Showing posts with label Ode on a Grecian Urn. Show all posts
Showing posts with label Ode on a Grecian Urn. Show all posts

Wednesday, April 15, 2009

In summary

Wise beyond his years and shaped by dramatic and dark forces, Keats lays out for us a method and system for fully embracing life: Negative capability and suffering force us to cling all the more tightly to this earth, as we seek out and embrace its all-encompassing beauty.

Like we see in the negatively capable Eve of St. Agnes, fleeting moments of joy such as the unity of Madeline and Porphyro are happening all around us - often in the midst of cold sadness and uncertainty. And as in the Ode on Melancholy, anguish itself is put forth as beautiful.

Revisiting the famous last phrase of the Ode on a Grecian Urn, I have now a better appreciation for its meaning. The journey through life takes us, necessarily, through pain and suffering on the road to discovering truth and beauty. Is beauty transcendent, or real, visceral and immediate? It's both; I believe Keats is fine with this interpretation, and I think I finally am too.

'Beauty is truth, truth beauty,—that is all
Ye know on earth, and all ye need to know.

Emergent Philosophy



So we see a philosophy emerging from John Keats, who is both a romantic idealist, and a skeptical realist. He denounced philosophical systems of living; yet his very denunciation of systematic interpretation was, in fact, a system of sorts. Negative capability and the inherent acceptance therein offer Keats and his readers a mode of understanding, and even a way of living.

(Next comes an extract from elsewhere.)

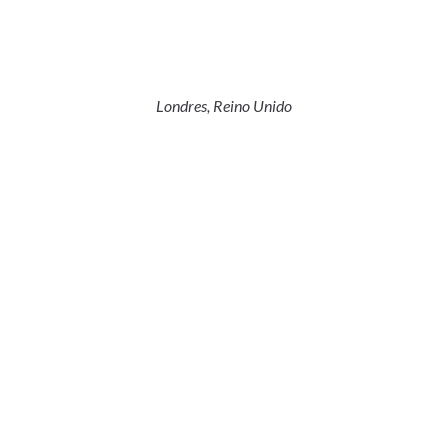
Londres, Reino Unido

THOU still unravish'd bride of quietness

Keats is a man comfortable working within paradoxes: The Ode on a Grecian Urn offers no concrete conclusion; the bride in this famous line above remains forever unravished and we’ve consummated nothing at the poem’s end. This is Keats as "pragmatic dreamer" – and critics argue it’s because of these uncertainties, doubts, ambiguities, and contradictions that Keats and Shakespeare are so attractive, and timeless. (Cambridge 252)

Keats may have inadvertently turned his lack of doctrine into a doctrine. Keats sees the poet and the dreamer as distinct: illusions of isolated perfection are for dreamers, not poets.

Thou, silent form! dost tease us out of thought
As doth eternity: Cold Pastoral!

A Dreamer would prefer to seek out, and perhaps forever remain, in a romantic pastoral scene; but it is the job and duty of the poet to contrast this transcendent escape from reality with the even more vivid, real human reality – a reality where real truth lies for the pragmatic romantic Keats.